Methods: In the in vitro study, we knocked down the AR in renal tubular HK-2 or HK-8 cells, and detected the renal cell capacity to recruit THP-1 macrophages after CaOx crystals exposure. The phagocytic ability and the M2 markers expression of the recruited THP-1 macrophages were also examined. In the in vivo study, we established the AR knockout mice with selectively knocked out AR in renal tubular epithelial cells. The mice were with injected with glyoxylate to induce CaOx formation. Renal crystal deposits and expression of macrophages-related proteins was examined by Pizzolato method and immunohistochemistry, respectively.
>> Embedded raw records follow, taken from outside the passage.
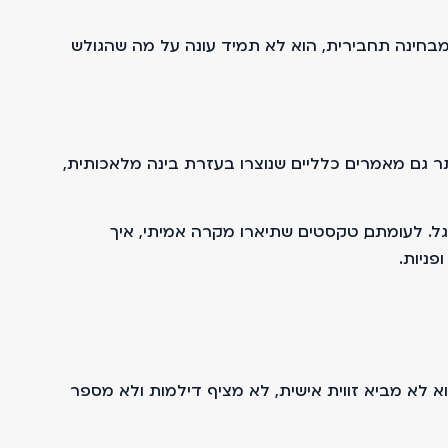
בחינה תחבירית, הוא לא תמיד עונה על מה שהגולש
 גם מאמרים כלליים שנוצרו בעזרת בינה מלאכותית,
גל. לעומתם, טקסטים שתיארו מקרה אמיתי, איך
פניות.
א לא מביא זווית אישית, לא מציף דילמות ולא מספר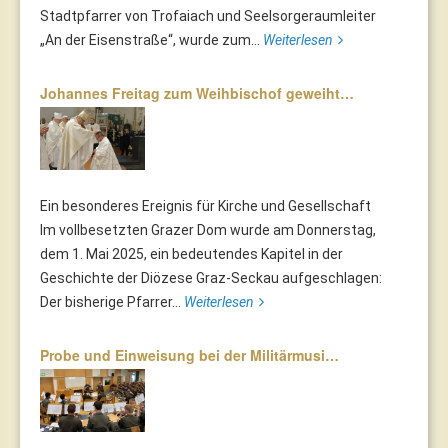
Stadtpfarrer von Trofaiach und Seelsorgeraumleiter
„An der Eisenstraße“, wurde zum...
Weiterlesen
Johannes Freitag zum Weihbischof geweiht…
Ein besonderes Ereignis für Kirche und Gesellschaft
Im vollbesetzten Grazer Dom wurde am Donnerstag,
dem 1. Mai 2025, ein bedeutendes Kapitel in der
Geschichte der Diözese Graz-Seckau aufgeschlagen:
Der bisherige Pfarrer...
Weiterlesen
Probe und Einweisung bei der Militärmusi…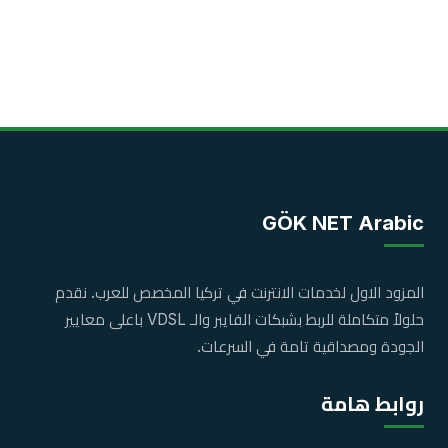
GÖK NET Arabic
المزود الاول لخدمات الانترنت في تركيا المخصص للعرب. نقدم
حلولاً متكاملة للربط بشبكات الفايبر والـ VDSL باعلى معايير
الجودة ومصداقية تامة في السرعات.
روابط هامة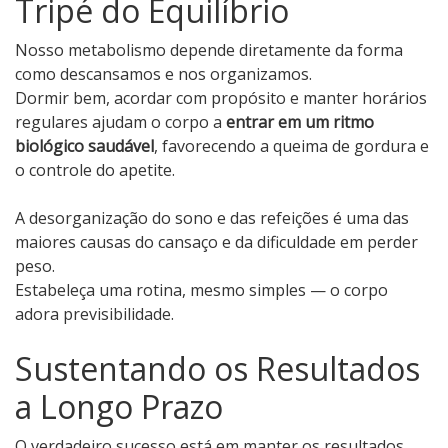
Tripé do Equilíbrio
Nosso metabolismo depende diretamente da forma
como descansamos e nos organizamos.
Dormir bem, acordar com propósito e manter horários
regulares ajudam o corpo a
entrar em um ritmo
biológico saudável
, favorecendo a queima de gordura e
o controle do apetite.
A desorganização do sono e das refeições é uma das
maiores causas do cansaço e da dificuldade em perder
peso.
Estabeleça uma rotina, mesmo simples — o corpo
adora previsibilidade.
Sustentando os Resultados
a Longo Prazo
O verdadeiro sucesso está em manter os resultados,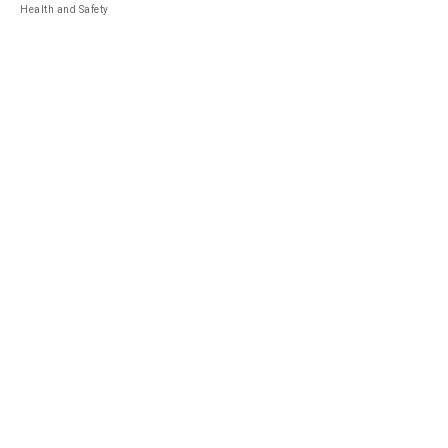
Health and Safety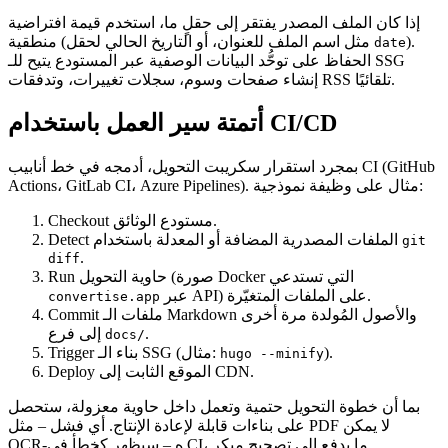
إذا كان الملف المصدر يفتقر إلى حقلٍ ما، استخدم قيمة افتراضية
).
منطقية (مثل اسم الملف للعنوان، أو التاريخ الحالي لحقل
date
الحفاظ على توحُّد البيانات الوصفية عبر المستودع يتيح للـ SSG
إنشاء صفحات وسوم، سجلات تغييرات، وتدفقات RSS تلقائيًا.
أتمتة سير العمل باستخدام CI/CD
بمجرد استقرار سكريبت التحويل، أدمجه في خط أنابيب CI (GitHub
Actions، GitLab CI، Azure Pipelines). مثال على وظيفة نموذجية:
مستودع الوثائق.
Checkout
الملفات المصدرية المضافة أو المعدلة باستخدام
Detect
git
.
diff
حاوية التحويل (صورة Docker التي تستدعي
Run
عبر API) على الملفات المتغيّرة.
convertise.app
ملفات الـ Markdown والأصول المُولدة مرة أخرى
Commit
.
إلى فرع
docs/
).
بناء الـ SSG (مثال:
Trigger
hugo --minify
الموقع الثابت إلى CDN.
Deploy
بما أن خطوة التحويل حتمية وتعمل داخل حاوية معزولة، ستحصل
على بناءات قابلة لإعادة الإنتاج. أي فشل – مثل PDF لا يمكن
OCR‑ه – سيظهر كخطأ في CI، ما يدفع إلى تصحيح مبكر.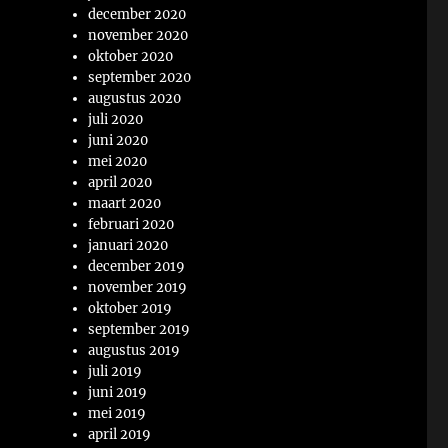
december 2020
november 2020
oktober 2020
september 2020
augustus 2020
juli 2020
juni 2020
mei 2020
april 2020
maart 2020
februari 2020
januari 2020
december 2019
november 2019
oktober 2019
september 2019
augustus 2019
juli 2019
juni 2019
mei 2019
april 2019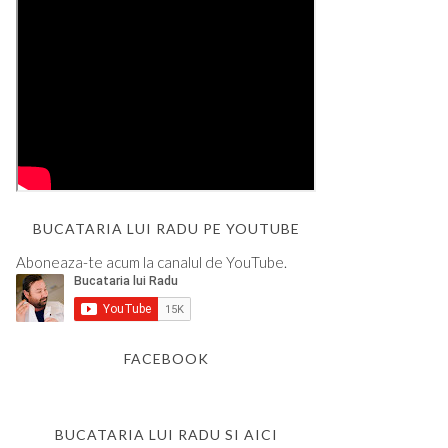
BUCATARIA LUI RADU PE YOUTUBE
Aboneaza-te acum la canalul de YouTube.
FACEBOOK
BUCATARIA LUI RADU SI AICI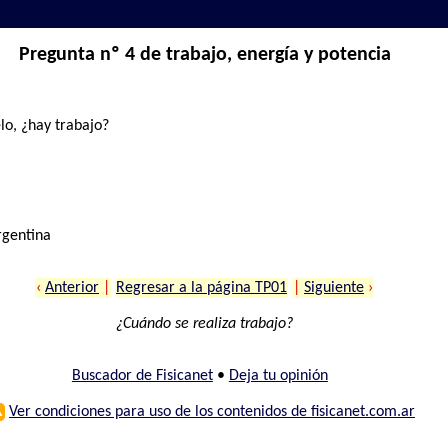
Pregunta nº 4 de trabajo, energía y potencia
lo, ¿hay trabajo?
rgentina
‹
Anterior
|
Regresar a la página TP01
|
Siguiente
›
¿Cuándo se realiza trabajo?
Buscador de Fisicanet
•
Deja tu opinión
⚠
Ver condiciones para uso de los contenidos de fisicanet.com.ar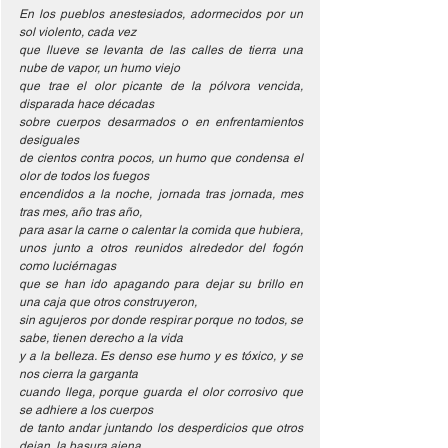
En los pueblos anestesiados, adormecidos por un 
sol violento, cada vez
que llueve se levanta de las calles de tierra una 
nube de vapor, un humo viejo
que trae el olor picante de la pólvora vencida, 
disparada hace décadas
sobre cuerpos desarmados o en enfrentamientos 
desiguales
de cientos contra pocos, un humo que condensa el 
olor de todos los fuegos
encendidos a la noche, jornada tras jornada, mes 
tras mes, año tras año,
para asar la carne o calentar la comida que hubiera,
unos junto a otros reunidos alrededor del fogón 
como luciérnagas
que se han ido apagando para dejar su brillo en 
una caja que otros construyeron,
sin agujeros por donde respirar porque no todos, se 
sabe, tienen derecho a la vida
y a la belleza. Es denso ese humo y es tóxico, y se 
nos cierra la garganta
cuando llega, porque guarda el olor corrosivo que 
se adhiere a los cuerpos
de tanto andar juntando los desperdicios que otros 
dejan, la basura ajena,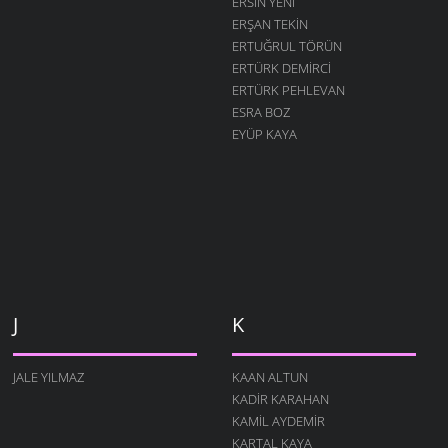
ERSIN YENI
ERŞAN TEKIN
ERTUĞRUL TÖRÜN
ERTÜRK DEMIRCI
ERTÜRK PEHLEVAN
ESRA BOZ
EYÜP KAYA
J
K
JALE YILMAZ
KAAN ALTUN
KADIR KARAHAN
KAMIL AYDEMIR
KARTAL KAYA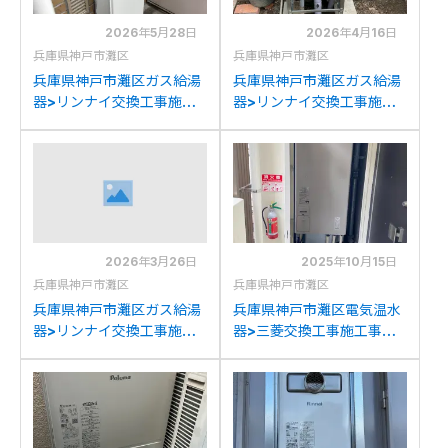
2026年5月28日
2026年4月16日
兵庫県神戸市灘区
兵庫県神戸市灘区
兵庫県神戸市灘区ガス給湯
兵庫県神戸市灘区ガス給湯
器>リンナイ交換工事施工
器>リンナイ交換工事施工
事例：ハーマンYG2467R
事例：ノーリツGH-
からリンナイRUJ-
SK2401AWからリンナイ
A2400W(A)への交換
RUF-K2406SAW(A)への
交換
2026年3月26日
2025年10月15日
兵庫県神戸市灘区
兵庫県神戸市灘区
兵庫県神戸市灘区ガス給湯
兵庫県神戸市灘区電気温水
器>リンナイ交換工事施工
器>三菱交換工事施工事
事例：大阪ガス135-R076
例：東芝HPL-
からリンナイRUFH-
2TFB465RAUから三菱
A2400SAY2-6(A)への交
SRT-J46WDM5への交換
換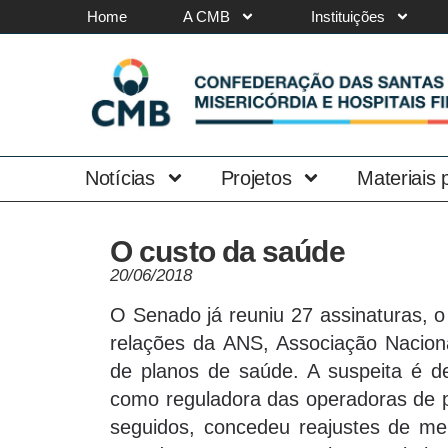
Home
A CMB
Instituições
Notícias
Projetos
Materiais
O custo da saúde
20/06/2018
O Senado já reuniu 27 assinaturas, o
relações da ANS, Associação Nacion
de planos de saúde. A suspeita é 
como reguladora das operadoras de p
seguidos, concedeu reajustes de men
Results: Knocking down the AR in renal tubular HK-2 or HK-8 cells increased these renal cells capacity to recruit THP-1 macrophages, and promoted these infiltrated macrophages differentiationed toward the anti-inflammatory M2 phenotype that might then lead to enhancing the phagocytosis of CaOx crystals. Mice with selectively knocked out AR in renal tubular epithelial cells in the Cre-loxP mice to selectively knocked out AR in renal tubular epithelial cells also demonstrated that mice lacking AR in renal tubular epithelial cells had reduced CaOx crystals deposition with more recruited anti-inflammatory M2 macrophages in the kidney compared to the wild type control mice.
Conclusions: AR may function via altering the infiltrating M2 macrophages to influence the CaOx crystals deposition.